A singly ionized helium atom is in the ground state. It absorbs energy and makes a transition to the n = 3 excited state. The ion returns to the ground state by emitting two photons. What are their wavelengths of a lower and higher energy photon?
1/λ₁ =Z²R[(1/n²) – (1/m²)] =2²•1.1•10⁷[(1/1²) –(1/3²)]
λ₁=2.56•10⁻⁸ m
1/λ₂ =Z²R[(1/n²) – (1/m²)] =2²•1.1•10⁷[(1/2²) –(1/3²)]
λ₂ =1.63•10⁻⁷ m
To find the wavelengths of the lower and higher energy photons emitted during the transition of the singly ionized helium atom, we can use the formula for the energy difference between energy levels in the hydrogen atom:
ΔE = E_final - E_initial = -R_H * (1/n_final^2 - 1/n_initial^2)
Where:
- ΔE is the energy difference between the initial (ground state) and final (excited state) levels
- E_final and E_initial are the energies of the final and initial levels, respectively
- R_H is the Rydberg constant for hydrogen (2.18 × 10^-18 J)
- n_final and n_initial are the principal quantum numbers of the final and initial levels, respectively
In this case, the helium ion is singly ionized, so we can use the reduced mass approximation, treating it as a hydrogen-like atom with an atomic number of 2.
The initial level is the ground state, so n_initial = 1.
The final level is n = 3, so n_final = 3.
Plugging in these values, we can calculate the energy difference:
ΔE = -R_H * (1/3^2 - 1/1^2)
= -R_H * (1/9 - 1/1)
= -R_H * (1/9 - 9/9)
= -R_H * (-8/9)
= 8/9 * R_H
Now, to find the energy of each photon, we apply the equation:
E = h * c / λ
Where:
- E is the energy of the photon
- h is Planck's constant (6.63 × 10^-34 J.s)
- c is the speed of light (3.00 × 10^8 m/s)
- λ is the wavelength of the photon
We know that the total energy difference ΔE must be equal to the combined energy of the two photons, so we can write:
2E = 8/9 * R_H
Therefore, the energy of each photon is:
E = (8/9 * R_H) / 2
Now, we can calculate the wavelength of each photon using the equation for energy:
λ = h * c / E
Let's substitute the values and calculate:
λ = (6.63 × 10^-34 J.s * 3.00 × 10^8 m/s) / [(8/9) * (2.18 × 10^-18 J)]
≈ 1.91 × 10^-7 m (lower energy)
Similarly:
λ = (6.63 × 10^-34 J.s * 3.00 × 10^8 m/s) / [(8/9) * (2.18 × 10^-18 J)]
≈ 5.72 × 10^-8 m (higher energy)
Therefore, the wavelength of the lower energy photon is approximately 1.91 × 10^-7 meters, and the wavelength of the higher energy photon is approximately 5.72 × 10^-8 meters.
To determine the wavelengths of the lower and higher energy photons emitted by the singly ionized helium atom, we can use the energy level equation for photons:
E = hc/λ
where E is the energy of the photon, h is the Planck's constant (6.626 x 10^-34 J⋅s), c is the speed of light (3.00 x 10^8 m/s), and λ is the wavelength of the photon.
First, let's find the energy difference between the ground state and the n=3 excited state.

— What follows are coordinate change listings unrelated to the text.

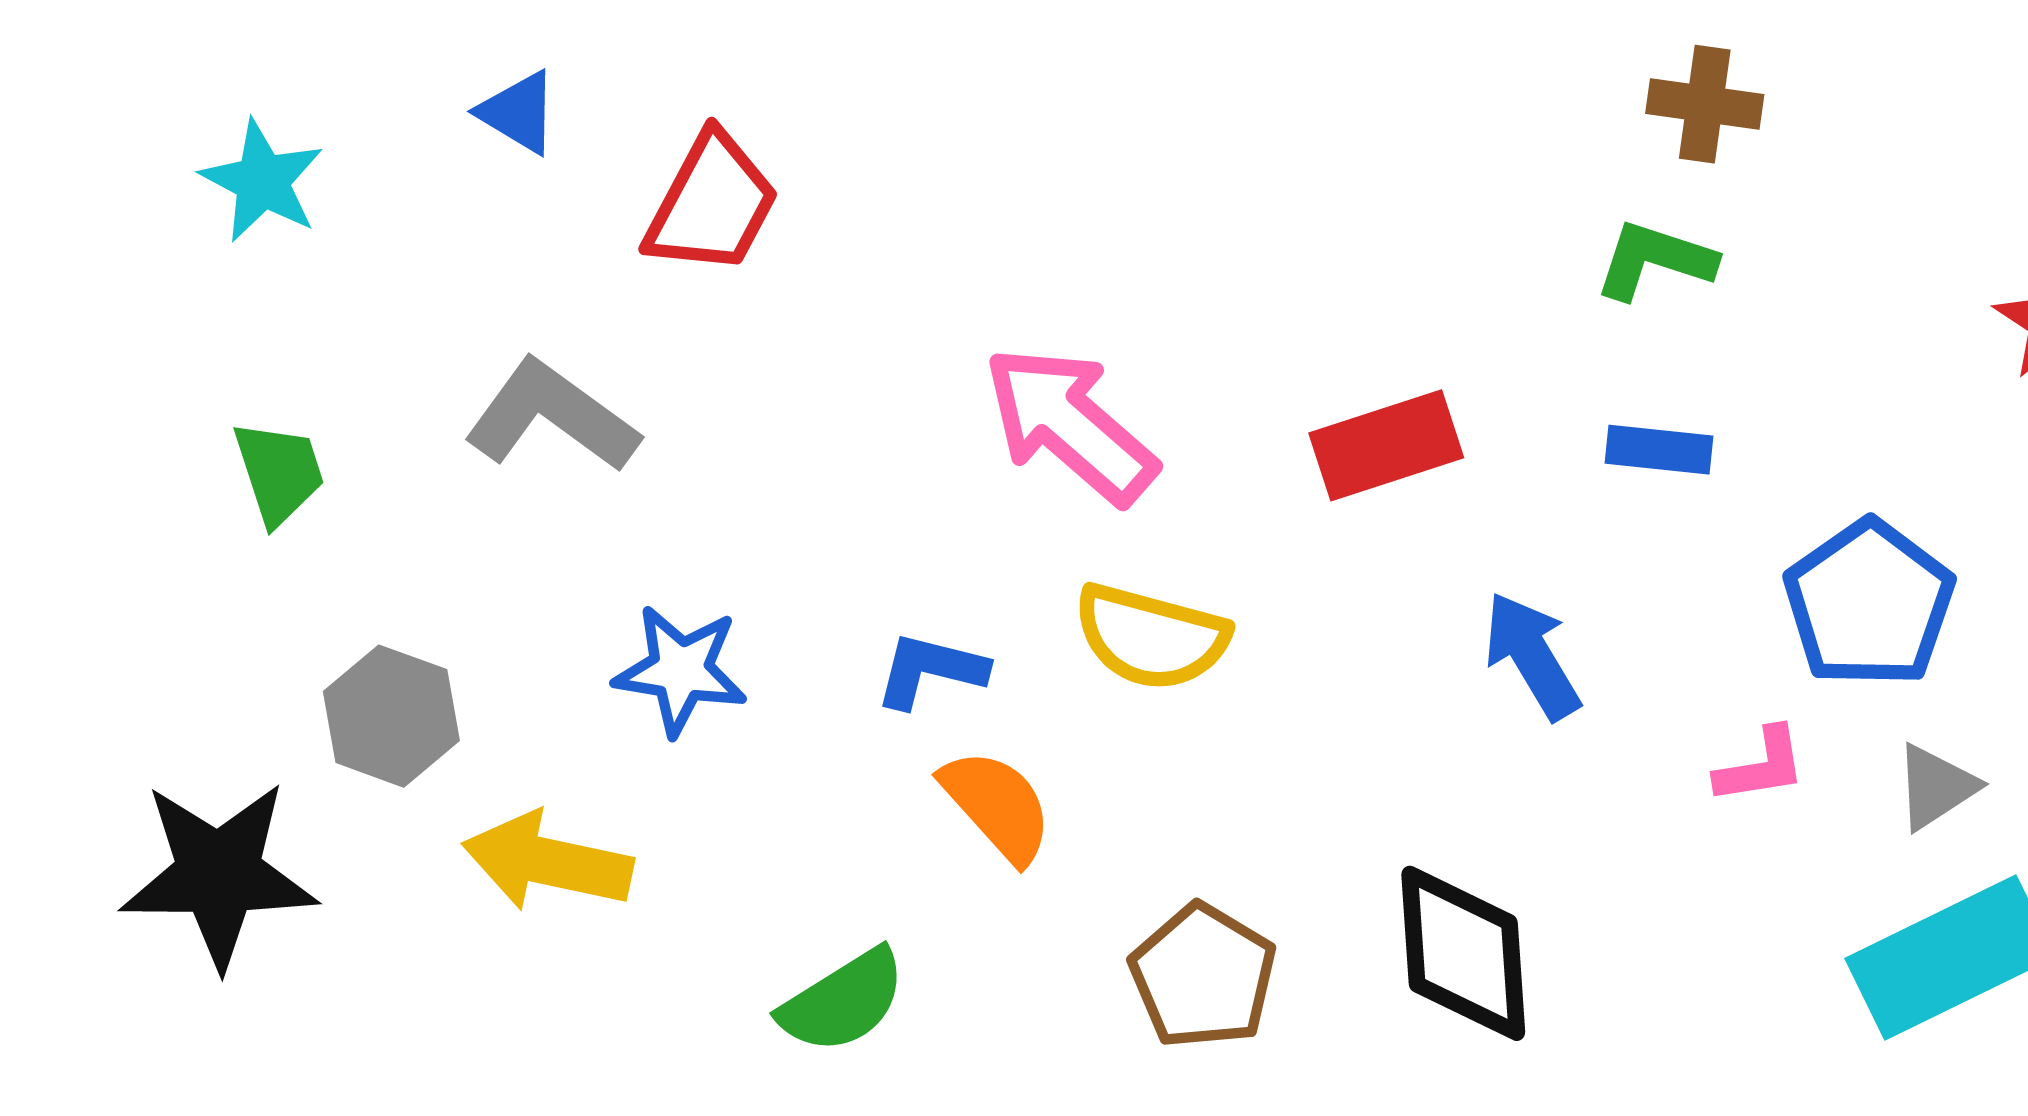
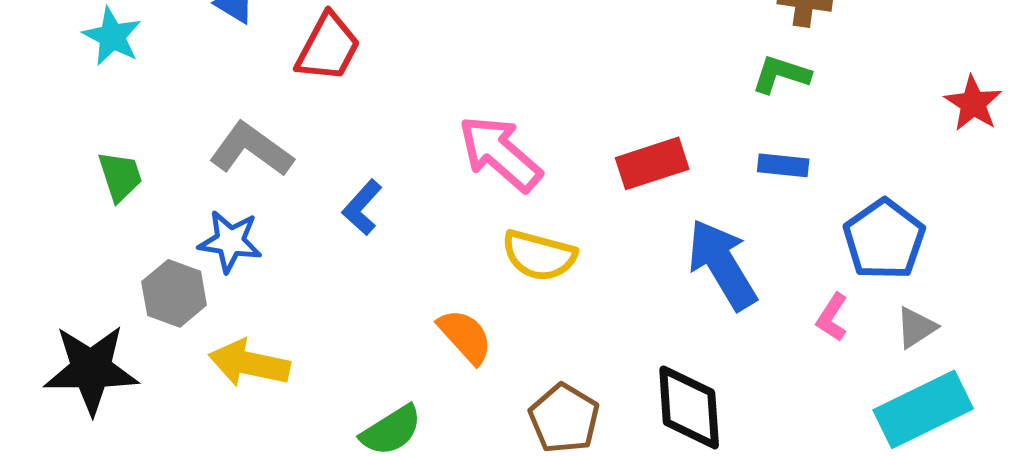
blue arrow: (1532, 656) -> (722, 264), size x1.5
blue star: (681, 670) -> (230, 241), moved
blue L-shape: (930, 670) -> (362, 207), moved, turned -62
pink L-shape: (1761, 766) -> (832, 317), turned 132

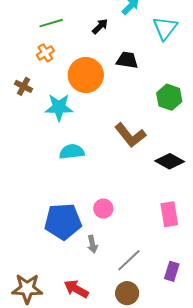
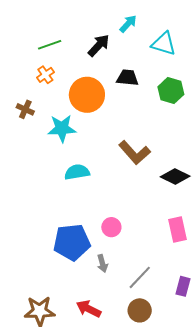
black arrow: (100, 26) -> (99, 45), size x1.4
cyan triangle: (165, 28) -> (164, 44), turned -48
green hexagon: (169, 97) -> (171, 91), moved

The energy difference ΔE is given by:
ΔE = E_final - E_initial
In this case, the ground state is the initial energy level, so E_initial = E1, and the n = 3 excited state is the final energy level, so E_final = E3.
The energy of an electron in an hydrogen-like atom is given by the equation:
E = -13.6eV / n^2
where n is the principal quantum number.
For the ground state of a singly ionized helium atom, n = 1, so we can calculate E1:
E1 = -13.6eV / 1^2
= -13.6eV
For the n = 3 excited state, we have:
E3 = -13.6eV / 3^2
= -13.6eV / 9
Now we can find the energy difference ΔE:
ΔE = E3 - E1
Next, we'll calculate the energy of the lower energy photon emitted when the ion returns to the ground state:
E_lower = ΔE
For the higher energy photon, we'll use the fact that the total energy of the two photons emitted is equal to the energy difference ΔE:
E_total = E_lower + E_higher
Since two photons are emitted, E_total = 2E_higher
Now we can calculate the energies of both photons, and then use the energy-wavelength relationship to find their corresponding wavelengths.
To find the wavelength, rearrange the energy-wavelength equation:
λ = hc/E
Finally, we can substitute the calculated energies into the equation to find the wavelengths of the lower and higher energy photons.